= Microsoft RPC =

Remote procedure call system

Microsoft RPC (Microsoft Remote Procedure Call) is a modified version of DCE/RPC. Additions include partial support for UCS-2 (but not Unicode) strings, implicit handles, and complex calculations in the variable-length string and structure paradigms already present in DCE/RPC.

== Example ==
The DCE 1.0 reference implementation only allows such constructs as size_is(len), or possibly size_is(len-1). MSRPC allows much more complex constructs such as size_is(len / 2 - 1) and even length_is ((max & ~0x7) + 0x7), a common expression in DCOM IDL files.

== Use ==
MSRPC was used by Microsoft to seamlessly create a client/server model in Windows NT, with very little effort. For example, the Windows Server domains protocols are entirely MSRPC based, as is Microsoft's DNS administrative tool. Microsoft Exchange Server 5.5's administrative front-ends are all MSRPC client/server applications, and its MAPI was made more secure by "proxying" MAPI over a set of simple MSRPC functions that enable encryption at the MSRPC layer without involving the MAPI protocol.

==History==
MSRPC is derived from the Distributed Computing Environment 1.2 reference implementation from the Open Software Foundation, but has been copyrighted by Microsoft. DCE/RPC was originally commissioned by the Open Software Foundation, an industry consortium to set vendor- and technology-neutral open standards for computing infrastructure. None of the Unix vendors (now represented by the Open Group), wanted to use the complex DCE or such components as DCE/RPC at the time.
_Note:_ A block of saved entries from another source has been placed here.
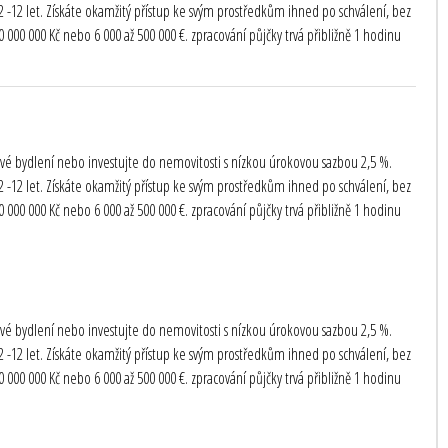
-12 let. Získáte okamžitý přístup ke svým prostředkům ihned po schválení, bez
000 000 Kč nebo 6 000 až 500 000 €. zpracování půjčky trvá přibližně 1 hodinu
te své bydlení nebo investujte do nemovitosti s nízkou úrokovou sazbou 2,5 %.
-12 let. Získáte okamžitý přístup ke svým prostředkům ihned po schválení, bez
000 000 Kč nebo 6 000 až 500 000 €. zpracování půjčky trvá přibližně 1 hodinu
te své bydlení nebo investujte do nemovitosti s nízkou úrokovou sazbou 2,5 %.
-12 let. Získáte okamžitý přístup ke svým prostředkům ihned po schválení, bez
000 000 Kč nebo 6 000 až 500 000 €. zpracování půjčky trvá přibližně 1 hodinu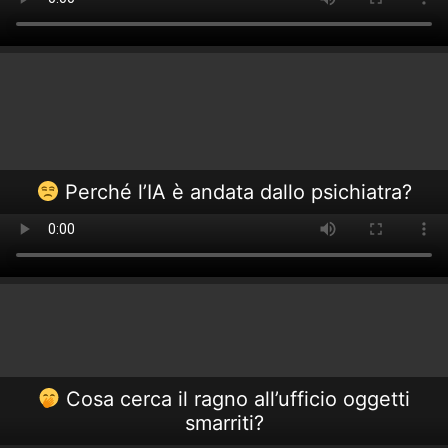
Perché l’IA è andata dallo psichiatra?
Cosa cerca il ragno all’ufficio oggetti
smarriti?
Microsoft's Component Object Model is based heavily on MSRPC, adding interfaces and inheritance. The marshalling semantics of DCE/RPC are used to serialize method calls and results between processes with separate address spaces, albeit COM did not initially allow network calls between different machines.

With Distributed Component Object Model (DCOM), COM was extended to software components distributed across several networked computers. DCOM, which originally was called "Network OLE", extends Microsoft's COM, and provides the communication substrate under Microsoft's COM+ application server infrastructure.